The fear that drives Arrogance is the fear of vulnerability. Arrogant people do not want to admit to themselves that they are imperfect, nor do they want others to discover it. Rarely do they apologize for their mistakes. They have a need to avoid embarrassment and humiliation, because these things obviously show their faults. This is the reason the Arrogant are shy. Arrogant people avoid situations where they know they cannot excel. They are reluctant to try things that they know they will not do well. They perfect their stuff in private before they do it in public. They stick to the things they do well, and continue to perfect them.
In the Positive Pole of +Pride, there is pride in themselves, in what they do, and in what they think. They dress and groom well. They do good work. They have a high opinion of themselves. In this there is no comparison with others, just a feeling that they are good people, and they want others to praise them as being good people. They see themselves as virtuous, but others see them as self-righteous. They expect a lot of themselves, and try to live up to their self-image of greatness, perfection, and righteousness. If it should be pointed out that there is some imperfection in them, they will find a justification or excuse for it.

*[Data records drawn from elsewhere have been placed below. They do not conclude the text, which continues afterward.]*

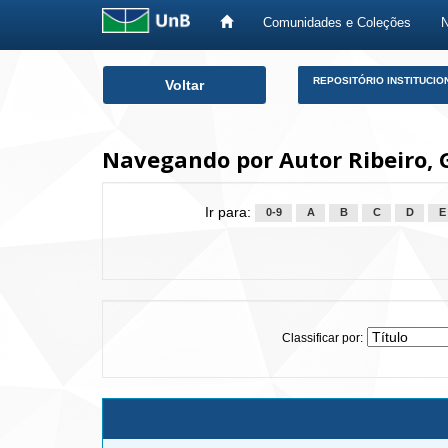
Comunidades e Coleções
Skip
REPOSITÓRIO INSTITUCIO
Voltar
navigation
Navegando por Autor Ribeiro, G
Ir para:
0-9
A
B
C
D
E
Classificar por: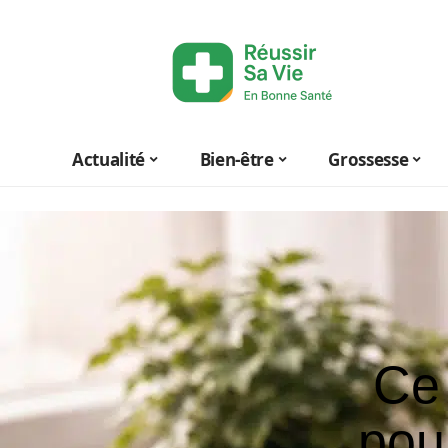
Actualité
Bien-être
Grossesse
Ce 
pou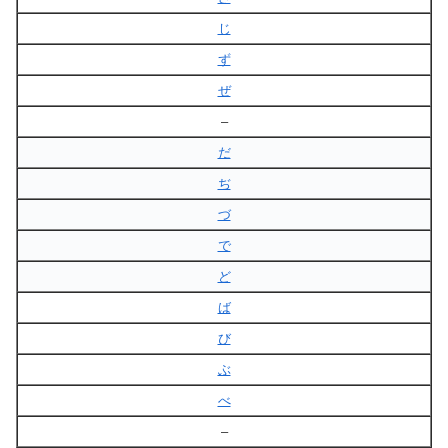
じ
ず
ぜ
–
だ
ぢ
づ
で
ど
ば
び
ぶ
べ
–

In the Negative Pole of -Vanity, there is a feeling of superiority over others. They automatically assume that others are lesser beings than themselves. Everything they do is to prove their superiority. They brag on themselves, and they belittle others and treat them as inferiors. Others around the vain person need not expect any compliments or praise. To do so would acknowledge them as equals or superiors. Because they expect so much of themselves, they expect so much of others also, to be worthy of praise. They have a highhanded way they treat other people that says "I'm better than you". Their actions say, "I know what is for your own good more than you do". This is presumptuousness. They automatically think their opinions are better than others, that they are smarter, stronger, more accurate, more knowledgeable than others, and so on — better in every way. The way to overcome -Vanity is to contemplate and apply the Positive Pole of the Complementary Feature, +Humility. Realize that we are all just struggling human beings, and none of us deserves to feel superior. Vain people try to "outshine" others. If someone tells a joke, they want to tell a better joke. If someone has a fast car, they want a faster car.

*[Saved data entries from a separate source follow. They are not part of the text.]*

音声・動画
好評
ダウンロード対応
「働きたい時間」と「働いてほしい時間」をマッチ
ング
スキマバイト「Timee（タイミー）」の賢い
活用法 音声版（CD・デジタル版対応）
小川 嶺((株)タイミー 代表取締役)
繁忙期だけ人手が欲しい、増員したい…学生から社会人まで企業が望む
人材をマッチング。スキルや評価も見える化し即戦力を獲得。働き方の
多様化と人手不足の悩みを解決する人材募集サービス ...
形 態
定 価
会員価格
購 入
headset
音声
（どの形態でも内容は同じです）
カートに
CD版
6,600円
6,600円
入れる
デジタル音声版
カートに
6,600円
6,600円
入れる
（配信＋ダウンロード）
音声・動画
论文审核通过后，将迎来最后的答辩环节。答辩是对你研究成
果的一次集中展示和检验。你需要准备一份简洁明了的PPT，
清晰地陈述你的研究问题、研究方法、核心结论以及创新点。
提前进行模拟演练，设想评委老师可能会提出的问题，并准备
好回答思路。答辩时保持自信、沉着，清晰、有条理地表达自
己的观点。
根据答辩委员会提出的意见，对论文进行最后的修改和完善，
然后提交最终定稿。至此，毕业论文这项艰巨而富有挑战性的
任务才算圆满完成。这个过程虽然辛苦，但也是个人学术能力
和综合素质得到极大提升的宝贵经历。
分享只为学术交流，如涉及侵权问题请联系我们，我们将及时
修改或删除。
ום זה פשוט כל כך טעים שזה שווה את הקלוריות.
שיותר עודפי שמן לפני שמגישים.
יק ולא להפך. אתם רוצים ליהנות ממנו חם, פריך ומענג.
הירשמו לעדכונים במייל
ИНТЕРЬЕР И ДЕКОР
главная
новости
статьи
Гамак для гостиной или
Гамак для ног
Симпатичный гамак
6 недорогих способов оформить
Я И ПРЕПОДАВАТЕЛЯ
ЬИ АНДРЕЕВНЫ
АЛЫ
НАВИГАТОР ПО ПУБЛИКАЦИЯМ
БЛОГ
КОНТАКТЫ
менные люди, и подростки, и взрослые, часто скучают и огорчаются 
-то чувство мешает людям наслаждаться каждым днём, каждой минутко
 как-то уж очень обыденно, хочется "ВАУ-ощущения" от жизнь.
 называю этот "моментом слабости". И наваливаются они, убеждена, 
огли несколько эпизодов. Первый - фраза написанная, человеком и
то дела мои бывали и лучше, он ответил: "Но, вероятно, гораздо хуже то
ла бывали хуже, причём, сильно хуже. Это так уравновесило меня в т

Arrogance is the counterpart of the Priest Role, so Arrogant people see themselves as Priests: interpreters and conveyors of divinity. They feel that they are in an exalted state of consciousness. They feel it is their mission to extend forgiveness to the wretched sinners all around them. They feel they are enlightened and inspired to preach on righteousness. They view themselves as godlike. Arrogant people always want to be admired. In the most extreme form, the Arrogant one wants to be worshipped.

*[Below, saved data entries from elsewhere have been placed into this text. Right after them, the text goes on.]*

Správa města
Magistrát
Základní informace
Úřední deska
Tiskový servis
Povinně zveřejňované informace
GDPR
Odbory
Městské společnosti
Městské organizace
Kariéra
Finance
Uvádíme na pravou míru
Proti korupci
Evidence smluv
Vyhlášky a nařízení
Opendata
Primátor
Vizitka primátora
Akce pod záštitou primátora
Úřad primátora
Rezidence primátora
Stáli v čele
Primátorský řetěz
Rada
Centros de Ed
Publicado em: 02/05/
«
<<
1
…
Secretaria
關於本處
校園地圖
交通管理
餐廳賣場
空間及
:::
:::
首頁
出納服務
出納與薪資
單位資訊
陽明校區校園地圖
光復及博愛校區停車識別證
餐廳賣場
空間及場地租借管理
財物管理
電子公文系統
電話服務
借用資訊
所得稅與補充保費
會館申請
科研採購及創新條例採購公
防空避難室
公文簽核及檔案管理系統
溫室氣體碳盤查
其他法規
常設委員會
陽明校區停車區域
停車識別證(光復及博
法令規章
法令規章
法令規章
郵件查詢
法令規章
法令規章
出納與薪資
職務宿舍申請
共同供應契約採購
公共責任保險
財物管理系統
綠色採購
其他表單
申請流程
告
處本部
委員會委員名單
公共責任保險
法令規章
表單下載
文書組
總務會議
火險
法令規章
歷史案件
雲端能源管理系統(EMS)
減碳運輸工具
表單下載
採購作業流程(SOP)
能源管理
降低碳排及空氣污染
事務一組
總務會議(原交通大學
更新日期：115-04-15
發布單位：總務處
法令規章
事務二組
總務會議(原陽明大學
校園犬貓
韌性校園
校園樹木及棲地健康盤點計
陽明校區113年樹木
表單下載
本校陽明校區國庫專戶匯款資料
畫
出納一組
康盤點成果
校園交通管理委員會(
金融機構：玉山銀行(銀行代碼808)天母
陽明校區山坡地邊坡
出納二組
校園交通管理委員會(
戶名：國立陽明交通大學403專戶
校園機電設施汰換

Arrogant people are not interested in ordinary things. They prefer great and grand issues — things of cosmic significance. Petty and common things are beneath their dignity, too insignificant for them to be concerned with. They resent it when the little problems of daily life take away their attention from their grandiose projects. They feel they are above the problems that beset others. They feel bad things cannot happen to them. Sometimes they feel that they are not subject even to the laws of nature. They feel that the needs which drive ordinary people have no pull on them.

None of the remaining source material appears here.